<!---
SPDX-FileCopyrightText: Copyright 2022, Arm Limited and/or its affiliates.
SPDX-License-Identifier: Apache-2.0
--->
# ML Inference Advisor - Introduction

The ML Inference Advisor (MLIA) is used to help AI developers design and
optimize neural network models for efficient inference on Arm® targets (see
[supported targets](#target-profiles)) by enabling performance analysis and
providing actionable advice early in the model development cycle.

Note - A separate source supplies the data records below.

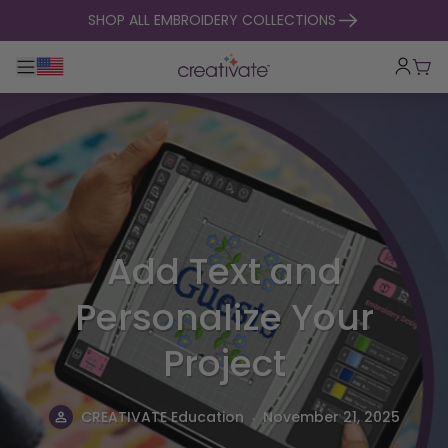
skip to content
SHOP ALL EMBROIDERY COLLECTIONS
Toggle main navigation
Cart
Add Text and
Personalize Your
Project
.
CREATIVATE Education
November 21, 2025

The final
advice can cover supported operators, performance analysis and suggestions for
model optimization (e.g. pruning, clustering, etc.).

## Inclusive language commitment

This product conforms to Arm's inclusive language policy and, to the best of
our knowledge, does not contain any non-inclusive language.

If you find something that concerns you, email terms@arm.com.

## Releases

Release notes can be found in [MLIA releases](RELEASES.md).

## Getting support

In case you need support or want to report an issue, give us feedback or
simply ask a question about MLIA, please send an email to mlia@arm.com.

Alternatively, use the
[AI and ML forum](https://community.arm.com/support-forums/f/ai-and-ml-forum)
to get support by marking your post with the **MLIA** tag.

## Reporting vulnerabilities

Information on reporting security issues can be found in
[Reporting vulnerabilities](SECURITY.md).

## License

ML Inference Advisor is licensed under [Apache License 2.0](LICENSES/Apache-2.0.txt).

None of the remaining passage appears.